++++ Input material
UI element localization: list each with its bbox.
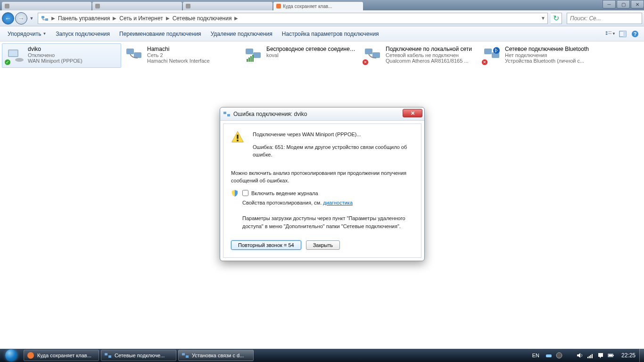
nav-forward-button[interactable]: → [15, 12, 27, 25]
start-button[interactable] [0, 349, 23, 362]
toolbar: Упорядочить▼ Запуск подключения Переимен… [0, 26, 644, 41]
redial-button[interactable]: Повторный звонок = 54 [231, 240, 301, 250]
clock[interactable]: 22:25 [618, 352, 639, 359]
delete-connection-button[interactable]: Удаление подключения [207, 29, 276, 39]
preview-pane-button[interactable] [618, 29, 628, 39]
refresh-button[interactable]: ↻ [551, 13, 562, 24]
start-connection-button[interactable]: Запуск подключения [52, 29, 114, 39]
svg-rect-40 [592, 354, 593, 358]
dialog-titlebar[interactable]: Ошибка подключения: dviko ✕ [220, 107, 424, 121]
svg-point-30 [27, 352, 34, 359]
svg-rect-11 [9, 50, 17, 56]
svg-rect-37 [587, 357, 588, 358]
volume-icon[interactable] [576, 352, 584, 359]
browser-tab[interactable] [183, 2, 272, 10]
breadcrumb-item[interactable]: Панель управления [56, 15, 112, 22]
connection-item[interactable]: ✕ Сетевое подключение Bluetooth Нет подк… [479, 43, 598, 68]
svg-point-36 [556, 353, 562, 358]
status-overlay-icon: ✓ [4, 59, 11, 66]
connection-settings-button[interactable]: Настройка параметров подключения [278, 29, 383, 39]
connection-item[interactable]: ✕ Подключение по локальной сети Сетевой … [360, 43, 479, 68]
help-button[interactable]: ? [630, 29, 640, 39]
language-indicator[interactable]: EN [529, 353, 542, 358]
checkbox-label: Включить ведение журнала [251, 189, 318, 197]
svg-rect-7 [623, 31, 626, 37]
connection-item[interactable]: ✓ dviko Отключено WAN Miniport (PPPOE) [2, 43, 121, 68]
search-box[interactable] [567, 13, 642, 24]
connection-icon [124, 46, 143, 65]
taskbar-task[interactable]: Установка связи с d... [178, 350, 254, 361]
show-desktop-button[interactable] [639, 349, 644, 362]
enable-logging-checkbox[interactable]: Включить ведение журнала [242, 189, 413, 197]
breadcrumb-item[interactable]: Сетевые подключения [171, 15, 234, 22]
tab-label: Куда сохраняет клав... [283, 4, 332, 9]
connection-item[interactable]: Hamachi Сеть 2 Hamachi Network Interface [121, 43, 240, 68]
search-input[interactable] [570, 15, 639, 22]
diagnostics-link[interactable]: диагностика [323, 200, 353, 206]
svg-rect-32 [108, 355, 111, 358]
browser-tab[interactable]: Куда сохраняет клав... [273, 2, 363, 10]
nav-history-dropdown[interactable]: ▼ [28, 12, 35, 25]
connection-name: Беспроводное сетевое соединение [266, 46, 356, 52]
nav-back-button[interactable]: ← [2, 12, 14, 25]
network-icon [41, 15, 49, 22]
connection-status: koval [266, 52, 356, 58]
favicon-icon [95, 4, 100, 8]
svg-rect-13 [126, 49, 134, 54]
svg-rect-18 [248, 58, 250, 62]
connection-status: Сетевой кабель не подключен [386, 52, 476, 58]
minimize-button[interactable]: ─ [603, 0, 616, 8]
connection-icon: ✓ [5, 46, 24, 65]
battery-icon[interactable] [607, 352, 615, 359]
connection-name: Сетевое подключение Bluetooth [505, 46, 595, 52]
svg-rect-29 [237, 140, 239, 141]
dialog-title: Ошибка подключения: dviko [233, 111, 307, 117]
connection-item[interactable]: Беспроводное сетевое соединение koval [240, 43, 360, 68]
svg-rect-31 [105, 353, 107, 355]
logging-props-text: Свойства протоколирования, см. диагности… [242, 199, 413, 207]
svg-rect-1 [45, 18, 48, 21]
breadcrumb-item[interactable]: Сеть и Интернет [117, 15, 165, 22]
error-dialog: Ошибка подключения: dviko ✕ Подключение … [220, 107, 425, 261]
connection-icon: ✕ [363, 46, 382, 65]
tray-icon[interactable] [555, 352, 563, 359]
action-center-icon[interactable] [597, 352, 604, 359]
taskbar-task[interactable]: Куда сохраняет клав... [24, 350, 99, 361]
rename-connection-button[interactable]: Переименование подключения [116, 29, 205, 39]
svg-point-25 [493, 47, 500, 54]
svg-rect-35 [546, 354, 552, 357]
status-overlay-icon: ✕ [362, 59, 369, 66]
svg-rect-2 [606, 31, 608, 33]
system-tray [542, 352, 618, 359]
breadcrumb[interactable]: ▶ Панель управления ▶ Сеть и Интернет ▶ … [38, 13, 548, 24]
taskbar-task[interactable]: Сетевые подключе... [101, 350, 176, 361]
connection-status: Отключено [28, 52, 118, 58]
connection-detail: Hamachi Network Interface [147, 58, 237, 64]
checkbox-input[interactable] [242, 190, 248, 196]
dialog-body: Подключение через WAN Miniport (PPPOE)..… [223, 123, 421, 258]
close-button[interactable]: ✕ [631, 0, 644, 8]
svg-rect-43 [609, 354, 612, 356]
dialog-close-button[interactable]: ✕ [403, 109, 422, 117]
window-controls: ─ ▢ ✕ [602, 0, 644, 8]
svg-point-12 [15, 58, 24, 62]
network-icon[interactable] [586, 352, 594, 359]
organize-menu[interactable]: Упорядочить▼ [4, 29, 50, 39]
browser-tab[interactable] [92, 2, 182, 10]
status-overlay-icon: ✕ [481, 59, 488, 66]
svg-rect-16 [253, 52, 261, 58]
svg-rect-15 [246, 49, 253, 54]
maximize-button[interactable]: ▢ [617, 0, 630, 8]
warning-icon [231, 131, 244, 144]
connection-detail: Устройства Bluetooth (личной с... [505, 58, 595, 64]
chevron-down-icon[interactable]: ▼ [540, 16, 546, 21]
tray-icon[interactable] [545, 352, 553, 359]
tray-icon[interactable] [566, 352, 573, 359]
close-button[interactable]: Закрыть [306, 240, 340, 250]
svg-text:?: ? [634, 31, 637, 37]
view-options-button[interactable]: ▼ [605, 29, 616, 39]
svg-rect-22 [372, 52, 380, 58]
menu-label: Упорядочить [8, 31, 41, 37]
connection-icon [244, 46, 263, 65]
browser-tab[interactable] [2, 2, 91, 10]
++++++++
Description of the task = For the string "taskbar", go through the entries above and copy each line where it occurs.

Reply to the task =
taskbar-task[interactable]: Установка связи с d... [178, 350, 254, 361]
taskbar-task[interactable]: Куда сохраняет клав... [24, 350, 99, 361]
taskbar-task[interactable]: Сетевые подключе... [101, 350, 176, 361]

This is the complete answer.